◆ WORK INSTRUCTION
Among the entries, find each line that includes the string "Betriebshaftpflichtversicherung" and list it.

◆ SUPPLIED RECORDS
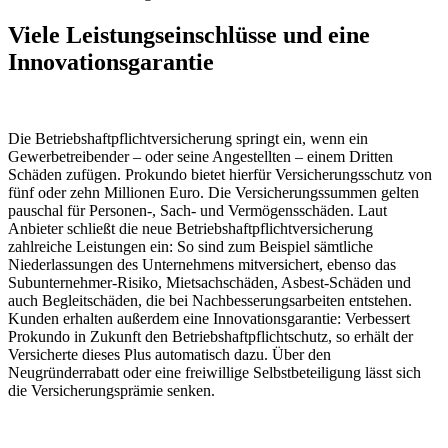
Viele Leistungseinschlüsse und eine
Innovationsgarantie
Die Betriebshaftpflichtversicherung springt ein, wenn ein
Gewerbetreibender – oder seine Angestellten – einem Dritten
Schäden zufügen. Prokundo bietet hierfür Versicherungsschutz von
fünf oder zehn Millionen Euro. Die Versicherungssummen gelten
pauschal für Personen-, Sach- und Vermögensschäden. Laut
Anbieter schließt die neue Betriebshaftpflichtversicherung
zahlreiche Leistungen ein: So sind zum Beispiel sämtliche
Niederlassungen des Unternehmens mitversichert, ebenso das
Subunternehmer-Risiko, Mietsachschäden, Asbest-Schäden und
auch Begleitschäden, die bei Nachbesserungsarbeiten entstehen.
Kunden erhalten außerdem eine Innovationsgarantie: Verbessert
Prokundo in Zukunft den Betriebshaftpflichtschutz, so erhält der
Versicherte dieses Plus automatisch dazu. Über den
Neugründerrabatt oder eine freiwillige Selbstbeteiligung lässt sich
die Versicherungsprämie senken.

◆ TASK OUTPUT
Die Betriebshaftpflichtversicherung springt ein, wenn ein
Anbieter schließt die neue Betriebshaftpflichtversicherung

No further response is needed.